> [YOUR OBJECTIVE] From the material below, retype exactly the lines that begin at the line with "árvores dos Alpes austríacos. Agora completa" and end after the line with "様必見！セキュリティの重要性"; pictures stay out of the copy.

----- THE INPUT -----

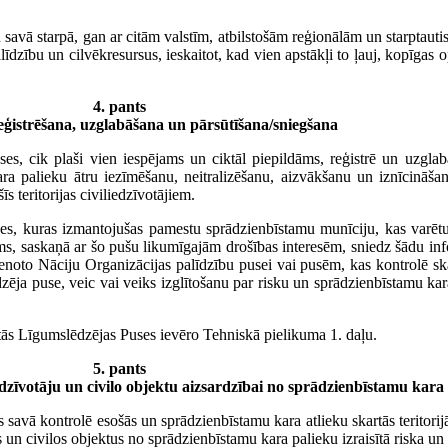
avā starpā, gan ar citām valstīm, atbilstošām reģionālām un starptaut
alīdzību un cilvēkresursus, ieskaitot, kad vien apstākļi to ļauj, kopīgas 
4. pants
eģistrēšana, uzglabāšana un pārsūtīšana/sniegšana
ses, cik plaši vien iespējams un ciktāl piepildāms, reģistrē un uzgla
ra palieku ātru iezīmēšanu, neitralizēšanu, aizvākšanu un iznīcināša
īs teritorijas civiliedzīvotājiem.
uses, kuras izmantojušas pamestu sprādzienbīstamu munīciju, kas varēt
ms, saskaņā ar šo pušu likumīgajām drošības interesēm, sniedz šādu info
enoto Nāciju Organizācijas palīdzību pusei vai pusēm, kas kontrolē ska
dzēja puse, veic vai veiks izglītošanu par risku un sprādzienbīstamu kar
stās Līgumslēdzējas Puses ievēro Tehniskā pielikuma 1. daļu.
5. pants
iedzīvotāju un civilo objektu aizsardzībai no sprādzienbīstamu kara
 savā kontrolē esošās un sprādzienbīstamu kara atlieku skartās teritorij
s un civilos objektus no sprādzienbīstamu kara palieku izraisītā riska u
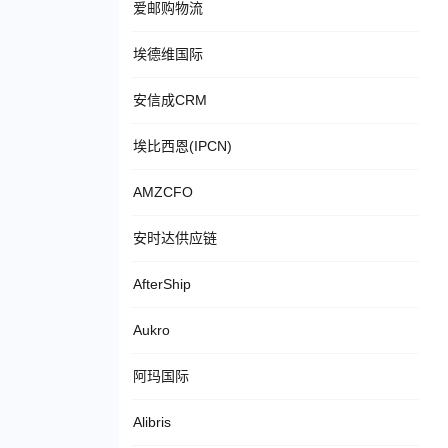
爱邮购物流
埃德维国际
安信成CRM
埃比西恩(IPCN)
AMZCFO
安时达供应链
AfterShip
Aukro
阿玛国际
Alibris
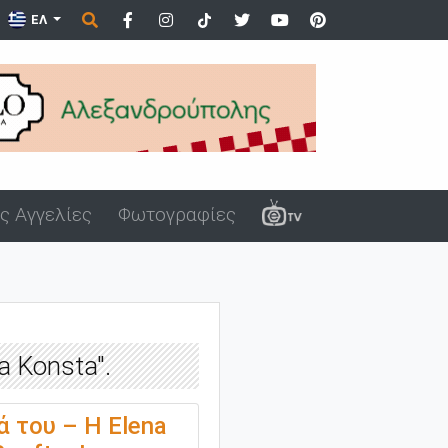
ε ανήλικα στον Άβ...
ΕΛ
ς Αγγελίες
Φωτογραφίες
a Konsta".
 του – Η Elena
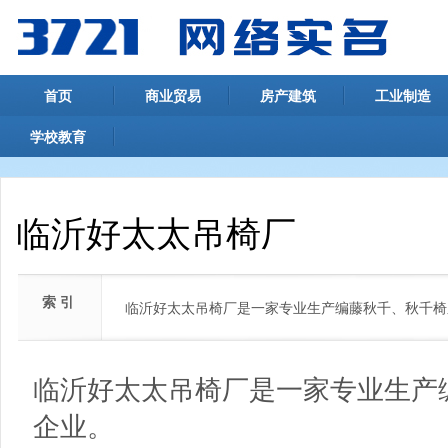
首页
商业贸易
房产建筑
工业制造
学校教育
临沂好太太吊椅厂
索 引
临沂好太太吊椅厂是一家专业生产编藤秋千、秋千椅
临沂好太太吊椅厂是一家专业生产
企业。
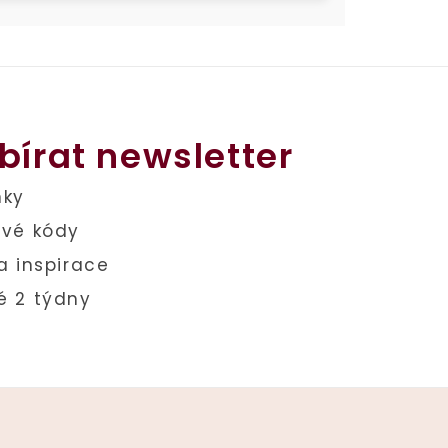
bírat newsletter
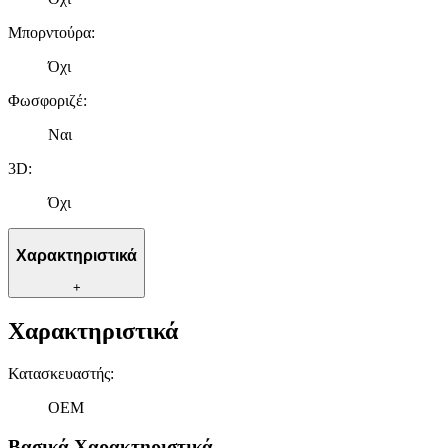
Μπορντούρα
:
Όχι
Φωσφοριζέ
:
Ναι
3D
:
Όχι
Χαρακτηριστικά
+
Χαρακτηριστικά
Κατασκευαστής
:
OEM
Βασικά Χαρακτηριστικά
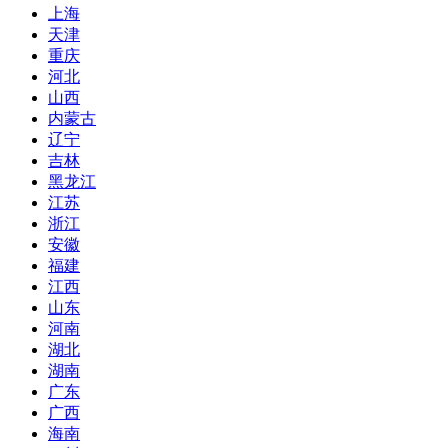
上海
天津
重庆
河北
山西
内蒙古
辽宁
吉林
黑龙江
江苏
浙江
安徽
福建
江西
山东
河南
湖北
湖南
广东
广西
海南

-----
----- THE INPUT -----

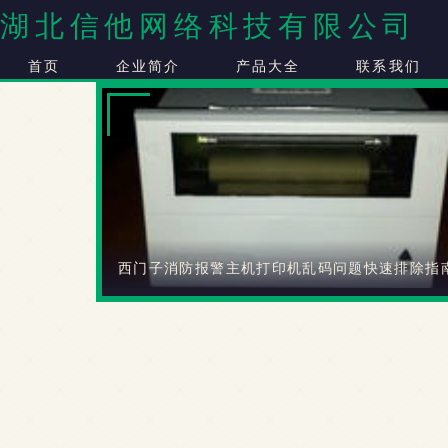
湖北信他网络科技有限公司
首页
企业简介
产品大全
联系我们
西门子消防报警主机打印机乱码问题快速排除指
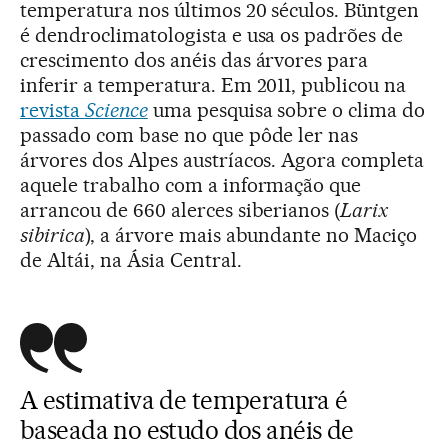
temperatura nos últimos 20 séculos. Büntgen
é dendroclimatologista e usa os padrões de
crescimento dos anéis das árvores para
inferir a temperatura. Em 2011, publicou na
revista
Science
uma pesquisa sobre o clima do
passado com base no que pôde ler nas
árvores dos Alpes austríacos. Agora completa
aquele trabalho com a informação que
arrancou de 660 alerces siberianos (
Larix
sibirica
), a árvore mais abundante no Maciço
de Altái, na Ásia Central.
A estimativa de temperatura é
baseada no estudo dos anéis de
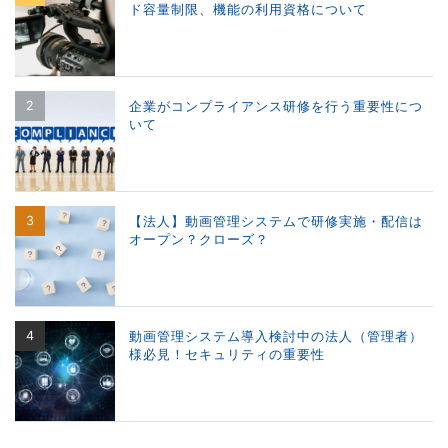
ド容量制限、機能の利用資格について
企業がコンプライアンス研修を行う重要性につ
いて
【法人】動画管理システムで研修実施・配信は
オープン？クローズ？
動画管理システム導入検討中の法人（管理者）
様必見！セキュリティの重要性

-----

> [REPLY TO THE TASK]
árvores dos Alpes austríacos. Agora completa
aquele trabalho com a informação que
arrancou de 660 alerces siberianos (
Larix
sibirica
), a árvore mais abundante no Maciço
de Altái, na Ásia Central.
A estimativa de temperatura é
baseada no estudo dos anéis de
ド容量制限、機能の利用資格について
企業がコンプライアンス研修を行う重要性につ
いて
【法人】動画管理システムで研修実施・配信は
オープン？クローズ？
動画管理システム導入検討中の法人（管理者）
様必見！セキュリティの重要性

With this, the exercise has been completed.